▶ SOURCE DATA:
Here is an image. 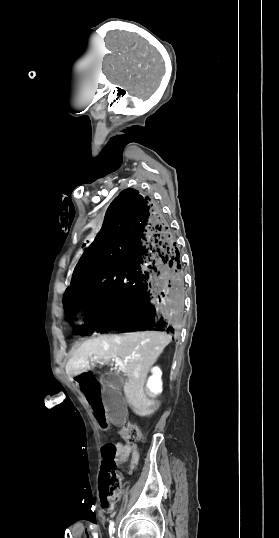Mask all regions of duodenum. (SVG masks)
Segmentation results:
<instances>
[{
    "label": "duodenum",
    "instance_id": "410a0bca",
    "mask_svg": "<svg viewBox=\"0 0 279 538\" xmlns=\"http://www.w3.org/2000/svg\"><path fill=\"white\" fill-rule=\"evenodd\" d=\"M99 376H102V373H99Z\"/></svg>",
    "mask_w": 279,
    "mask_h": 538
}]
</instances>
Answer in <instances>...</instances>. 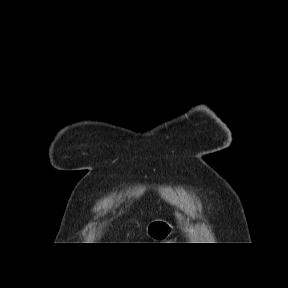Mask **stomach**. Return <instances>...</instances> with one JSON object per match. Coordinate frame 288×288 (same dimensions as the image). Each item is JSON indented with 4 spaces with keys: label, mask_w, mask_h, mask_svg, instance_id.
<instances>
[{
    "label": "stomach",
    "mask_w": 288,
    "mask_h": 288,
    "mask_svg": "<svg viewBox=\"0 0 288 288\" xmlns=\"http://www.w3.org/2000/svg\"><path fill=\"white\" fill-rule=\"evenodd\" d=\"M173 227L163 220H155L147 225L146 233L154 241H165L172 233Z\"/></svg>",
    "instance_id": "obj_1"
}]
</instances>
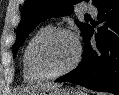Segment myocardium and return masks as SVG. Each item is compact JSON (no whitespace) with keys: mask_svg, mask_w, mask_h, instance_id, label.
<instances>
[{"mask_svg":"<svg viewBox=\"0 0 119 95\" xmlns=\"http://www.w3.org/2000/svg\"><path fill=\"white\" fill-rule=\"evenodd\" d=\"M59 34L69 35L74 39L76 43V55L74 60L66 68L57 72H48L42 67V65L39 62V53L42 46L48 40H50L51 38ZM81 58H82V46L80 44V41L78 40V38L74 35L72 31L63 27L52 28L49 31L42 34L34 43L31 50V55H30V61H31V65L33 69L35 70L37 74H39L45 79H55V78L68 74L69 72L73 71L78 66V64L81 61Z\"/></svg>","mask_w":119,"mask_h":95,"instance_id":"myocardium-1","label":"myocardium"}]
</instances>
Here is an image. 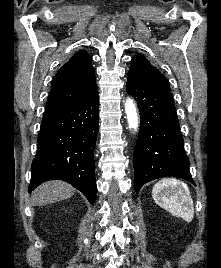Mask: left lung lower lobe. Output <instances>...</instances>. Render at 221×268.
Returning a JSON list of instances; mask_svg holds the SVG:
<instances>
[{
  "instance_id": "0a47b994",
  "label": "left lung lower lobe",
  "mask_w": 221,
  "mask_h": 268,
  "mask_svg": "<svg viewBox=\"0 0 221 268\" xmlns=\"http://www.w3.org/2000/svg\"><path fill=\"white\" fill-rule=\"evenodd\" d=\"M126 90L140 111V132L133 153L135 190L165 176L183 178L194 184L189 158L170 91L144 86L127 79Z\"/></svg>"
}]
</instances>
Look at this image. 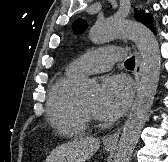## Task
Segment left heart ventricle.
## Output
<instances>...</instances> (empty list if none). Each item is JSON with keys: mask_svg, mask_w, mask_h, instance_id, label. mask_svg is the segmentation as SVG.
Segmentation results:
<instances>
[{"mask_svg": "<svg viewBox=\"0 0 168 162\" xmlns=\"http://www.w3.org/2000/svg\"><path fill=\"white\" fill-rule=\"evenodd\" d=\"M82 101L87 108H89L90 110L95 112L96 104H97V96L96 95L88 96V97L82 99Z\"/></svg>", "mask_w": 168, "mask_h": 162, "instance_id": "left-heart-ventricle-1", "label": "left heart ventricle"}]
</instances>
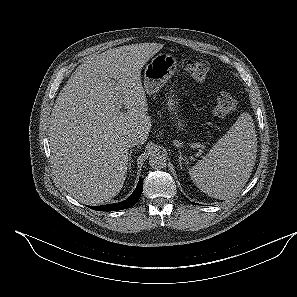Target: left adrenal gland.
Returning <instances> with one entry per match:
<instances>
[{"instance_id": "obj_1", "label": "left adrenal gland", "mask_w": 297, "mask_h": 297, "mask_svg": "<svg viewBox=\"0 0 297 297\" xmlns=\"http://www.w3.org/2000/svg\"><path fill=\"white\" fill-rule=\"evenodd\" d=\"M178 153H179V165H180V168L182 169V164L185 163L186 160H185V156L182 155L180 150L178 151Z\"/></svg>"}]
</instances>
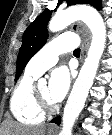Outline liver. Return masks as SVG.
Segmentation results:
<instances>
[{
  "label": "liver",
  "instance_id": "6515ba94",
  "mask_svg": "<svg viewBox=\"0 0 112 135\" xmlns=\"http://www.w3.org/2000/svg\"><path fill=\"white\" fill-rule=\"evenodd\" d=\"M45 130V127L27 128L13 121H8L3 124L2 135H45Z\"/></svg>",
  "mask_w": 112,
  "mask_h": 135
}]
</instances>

▶ ASSIGNMENT:
Starting at the line that contains "Segment left heart ventricle.", write out every line through the end of the entries above exactly, and omit the pictures.

▶ EXERCISE OUTPUT:
Segment left heart ventricle.
## Output
<instances>...</instances> (empty list if none). Each item is JSON with keys: mask_svg, mask_w, mask_h, instance_id, label. mask_svg is the segmentation as SVG.
Segmentation results:
<instances>
[{"mask_svg": "<svg viewBox=\"0 0 168 162\" xmlns=\"http://www.w3.org/2000/svg\"><path fill=\"white\" fill-rule=\"evenodd\" d=\"M82 101L87 108H89L90 110L95 112L96 104H97V96L96 95L88 96V97L82 99Z\"/></svg>", "mask_w": 168, "mask_h": 162, "instance_id": "left-heart-ventricle-1", "label": "left heart ventricle"}]
</instances>
Target: left adrenal gland.
Returning <instances> with one entry per match:
<instances>
[{"instance_id": "obj_1", "label": "left adrenal gland", "mask_w": 297, "mask_h": 297, "mask_svg": "<svg viewBox=\"0 0 297 297\" xmlns=\"http://www.w3.org/2000/svg\"><path fill=\"white\" fill-rule=\"evenodd\" d=\"M178 153H179V165H180V168L182 169V164L185 163L186 160H185V156L182 155L180 150L178 151Z\"/></svg>"}]
</instances>
Outline liver. Return masks as SVG.
Segmentation results:
<instances>
[{
  "label": "liver",
  "instance_id": "6515ba94",
  "mask_svg": "<svg viewBox=\"0 0 112 135\" xmlns=\"http://www.w3.org/2000/svg\"><path fill=\"white\" fill-rule=\"evenodd\" d=\"M45 130V127L27 128L13 121H8L3 124L2 135H45Z\"/></svg>",
  "mask_w": 112,
  "mask_h": 135
}]
</instances>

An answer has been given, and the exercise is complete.